Biogeosciences | Year: 2011
This paper provides an extensive vertical and longitudinal description of the biogeochemistry along an East-West transect of 3000 km across the Mediterranean Sea during summer 2008 (BOUM cruise). During this period of strong stratification, the distribution of nutrients, particulate and dissolved organic carbon (DOC), nitrogen (DON) and phosphorus (DOP) were examined to produce a detailed spatial and vertically extended description of the elemental stoichiometry of the Mediterranean Sea.

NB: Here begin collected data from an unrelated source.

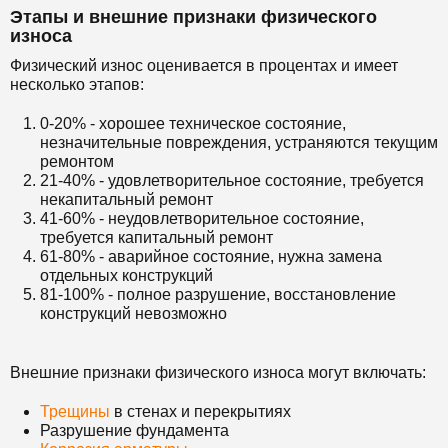
Этапы и внешние признаки физического
износа
Физический износ оценивается в процентах и имеет
несколько этапов:
0-20% - хорошее техническое состояние,
незначительные повреждения, устраняются текущим
ремонтом
21-40% - удовлетворительное состояние, требуется
некапитальный ремонт
41-60% - неудовлетворительное состояние,
требуется капитальный ремонт
61-80% - аварийное состояние, нужна замена
отдельных конструкций
81-100% - полное разрушение, восстановление
конструкций невозможно
Внешние признаки физического износа могут включать:
Трещины
в стенах и перекрытиях
Разрушение фундамента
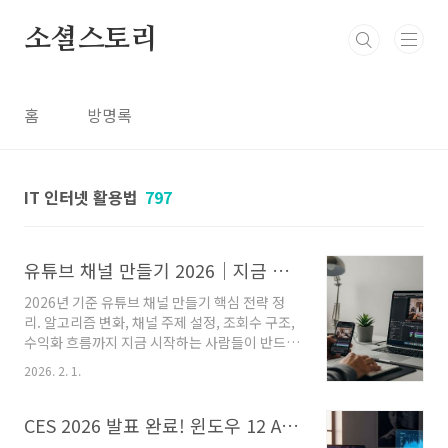
본문 바로가기
소셜스토리
홈
방명록
IT 인터넷 활용법
797
유튜브 채널 만들기 2026｜지금 시작하는 사람들이 꼭 알아야 할 핵심 전략
2026년 기준 유튜브 채널 만들기 핵심 전략 정
리. 알고리즘 변화, 채널 주제 설정, 조회수 구조,
수익화 흐름까지 지금 시작하는 사람들이 반드시
알아야 할 실전 가이드. 유튜브는 여전히 가장 강
2026. 2. 1.
력한 콘텐츠 플랫폼입니다. 하지만 2026년의 유
튜브 알고리즘과 수익 구조는 과거와 다르게 작
동합니다. 단순 조회수나 클릭률만으로는 지속
CES 2026 발표 완료! 윈도우 12 AI PC, 지금 예약 구매해도 될까?
성장하기 어렵고, 시청자의 행동 데이터와 콘텐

Surface waters were depleted in nutrients and the thickness of this depleted layer increased towards the East from about 10 m in the Gulf of Lion to more than 100 m in the Levantine basin, with the phosphacline deepening to a greater extent than that for corresponding nitracline and thermocline depths. We used the minimum oxygen concentration through the water column in combination with 2 fixed concentrations of dissolved oxygen to distinguish an intermediate layer (Mineralization Layer; ML) from surface (Biogenic Layer; BL), and deep layers (DL). Whilst each layer was represented by different water masses, this approach allowed us to propose a schematic box-plot representation of the biogeochemical functioning of the two Mediterranean basins. Despite the increasing oligotrophic nature and the degree of P-depletion along the West to East gradient strong similarities were encountered between eastern and western ecosystems. Within the BL, the C:N:P ratios in all pools largely exceeded the Redfield ratios, but surprisingly, the nitrate vs. phosphate ratios in the ML and DL tended towards the canonical Redfield values in both basins. A change in particulate matter composition has been identified by a C increase relative to N and P along the whole water column in the western basin and between BL and ML in the eastern one. Our data showed a noticeable stability of the DOC:DON ratio (12-13) throughout the Mediterranean Sea. This is in good agreement with a P-limitation of microbial activities but in contradiction of the accepted concept that N is recycled faster than C. The western and eastern basins had similar or close biological functioning. Differences come from variability in the allochtonous nutrient sources in terms of quantity and quality, and to the specific hydrodynamic features of the Mediterranean basins. © Author(s) 2011.